[Recorded data Boundary: Start]

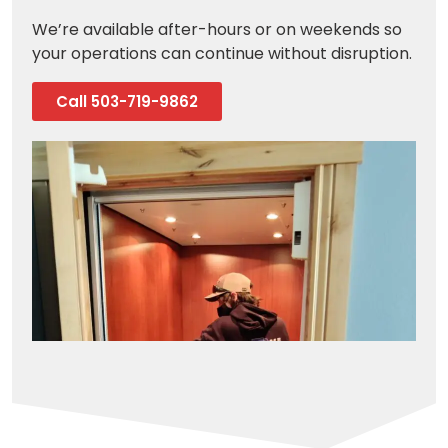
We’re available after-hours or on weekends so
your operations can continue without disruption.
Call 503-719-9862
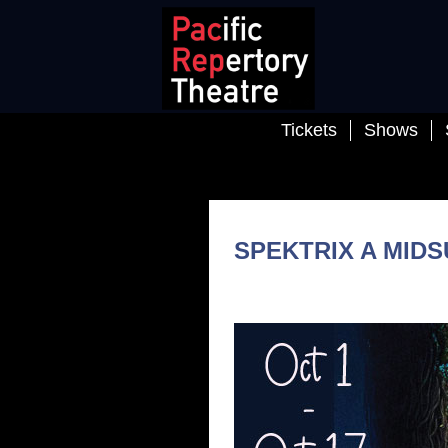
Tickets
Shows
SPEKTRIX A MID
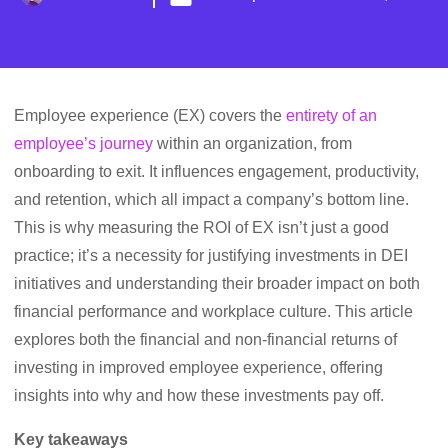
Employee experience (EX) covers the
entirety of an
employee’s journey
within an organization, from
onboarding to exit. It influences engagement, productivity,
and retention, which all impact a company’s bottom line.
This is why measuring the ROI of EX isn’t just a good
practice; it’s a necessity for justifying investments in DEI
initiatives and understanding their broader impact on both
financial performance and workplace culture. This article
explores both the financial and non-financial returns of
investing in improved employee experience, offering
insights into why and how these investments pay off.
Key takeaways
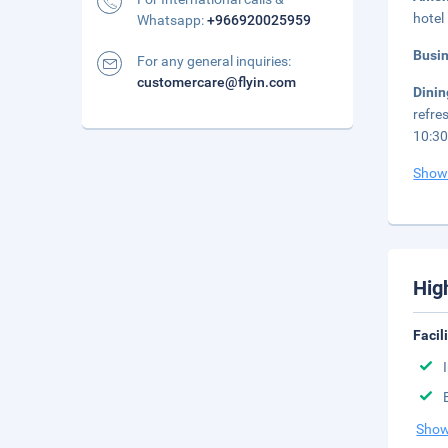
hotel
Whatsapp:
+966920025959
Busi
For any general inquiries:
customercare@flyin.com
Dini
refre
10:30
Show
Hig
Facil
Show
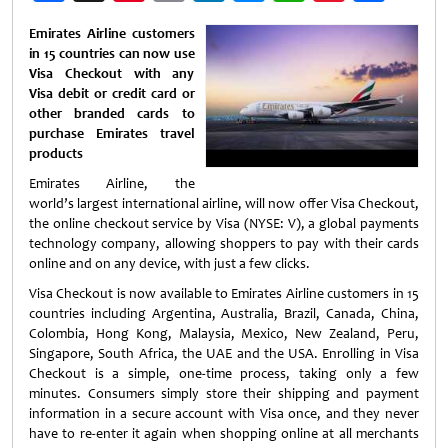
Weibo
Emirates Airline customers
in 15 countries can now use
Visa Checkout with any
Visa debit or credit card or
other branded cards to
purchase Emirates travel
products
Emirates Airline, the
world’s largest international airline, will now offer Visa Checkout,
the online checkout service by Visa (NYSE: V), a global payments
technology company, allowing shoppers to pay with their cards
online and on any device, with just a few clicks.
Visa Checkout is now available to Emirates Airline customers in 15
countries including Argentina, Australia, Brazil, Canada, China,
Colombia, Hong Kong, Malaysia, Mexico, New Zealand, Peru,
Singapore, South Africa, the UAE and the USA. Enrolling in Visa
Checkout is a simple, one-time process, taking only a few
minutes. Consumers simply store their shipping and payment
information in a secure account with Visa once, and they never
have to re-enter it again when shopping online at all merchants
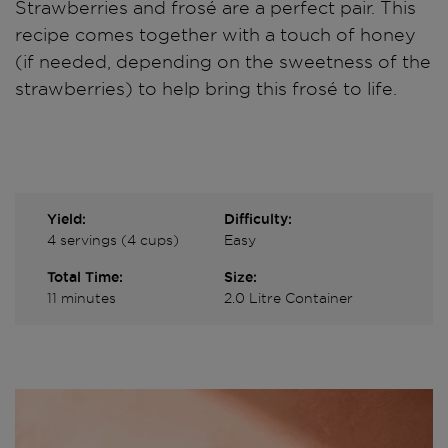
Strawberries and frosé are a perfect pair. This
recipe comes together with a touch of honey
(if needed, depending on the sweetness of the
strawberries) to help bring this frosé to life.
Yield:
Difficulty:
4 servings (4 cups)
Easy
Total Time:
Size:
11 minutes
2.0 Litre Container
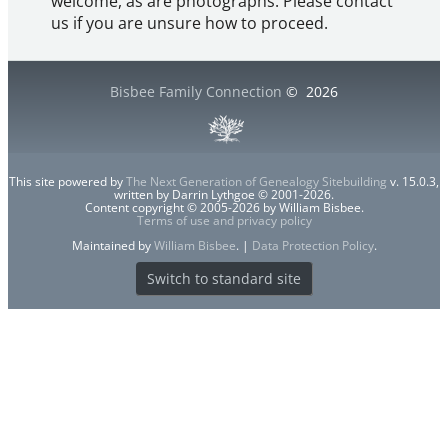
welcome, as are photographs. Please contact
us if you are unsure how to proceed.
Bisbee Family Connection
©
2026
This site powered by
The Next Generation of Genealogy Sitebuilding
v. 15.0.3,
written by Darrin Lythgoe © 2001-2026.
Content copyright © 2005-2026 by William Bisbee.
Terms of use and privacy policy
Maintained by
William Bisbee
. |
Data Protection Policy
.
Switch to standard site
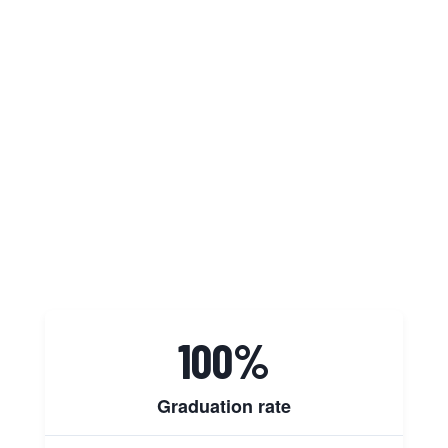
students, faculty, and staff to
believe
in themselves
so they can
confidently
pursue excellence
every
single day. Our commitment is to
create an inspiring educational
environment where everyone can
thrive and achieve their highest
potential.
100%
Graduation rate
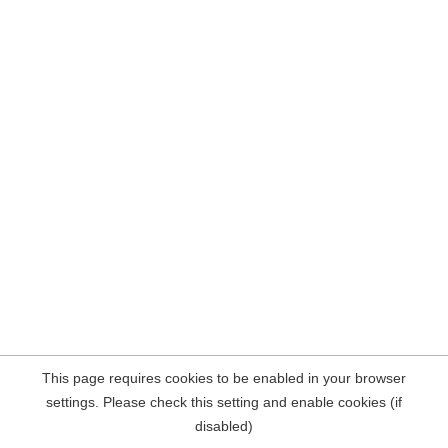
This page requires cookies to be enabled in your browser
settings. Please check this setting and enable cookies (if
disabled)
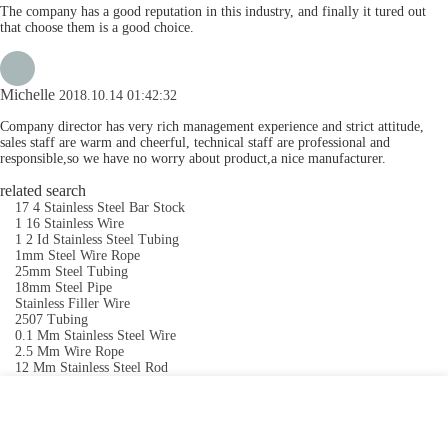
The company has a good reputation in this industry, and finally it tured out
that choose them is a good choice.
Michelle
2018.10.14 01:42:32
Company director has very rich management experience and strict attitude,
sales staff are warm and cheerful, technical staff are professional and
responsible,so we have no worry about product,a nice manufacturer.
related search
17 4 Stainless Steel Bar Stock
1 16 Stainless Wire
1 2 Id Stainless Steel Tubing
1mm Steel Wire Rope
25mm Steel Tubing
18mm Steel Pipe
Stainless Filler Wire
2507 Tubing
0.1 Mm Stainless Steel Wire
2.5 Mm Wire Rope
12 Mm Stainless Steel Rod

[Recorded data Boundary: End]

Task to carry out
Reproduce verbatim the opening line of the material and every line after it, up to and including the line with "minutes. Consumers simply", but no pictures.

Task solution
We’re available after-hours or on weekends so
your operations can continue without disruption.
Call 503-719-9862
Tickets
Shows
SPEKTRIX A MID
Employee experience (EX) covers the
entirety of an
employee’s journey
within an organization, from
onboarding to exit. It influences engagement, productivity,
and retention, which all impact a company’s bottom line.
This is why measuring the ROI of EX isn’t just a good
practice; it’s a necessity for justifying investments in DEI
initiatives and understanding their broader impact on both
financial performance and workplace culture. This article
explores both the financial and non-financial returns of
investing in improved employee experience, offering
insights into why and how these investments pay off.
Key takeaways
hotel
Whatsapp:
+966920025959
Busi
For any general inquiries:
customercare@flyin.com
Dini
refre
10:30
Show
Hig
Facil
Show
Weibo
Emirates Airline customers
in 15 countries can now use
Visa Checkout with any
Visa debit or credit card or
other branded cards to
purchase Emirates travel
products
Emirates Airline, the
world’s largest international airline, will now offer Visa Checkout,
the online checkout service by Visa (NYSE: V), a global payments
technology company, allowing shoppers to pay with their cards
online and on any device, with just a few clicks.
Visa Checkout is now available to Emirates Airline customers in 15
countries including Argentina, Australia, Brazil, Canada, China,
Colombia, Hong Kong, Malaysia, Mexico, New Zealand, Peru,
Singapore, South Africa, the UAE and the USA. Enrolling in Visa
Checkout is a simple, one-time process, taking only a few
minutes. Consumers simply store their shipping and payment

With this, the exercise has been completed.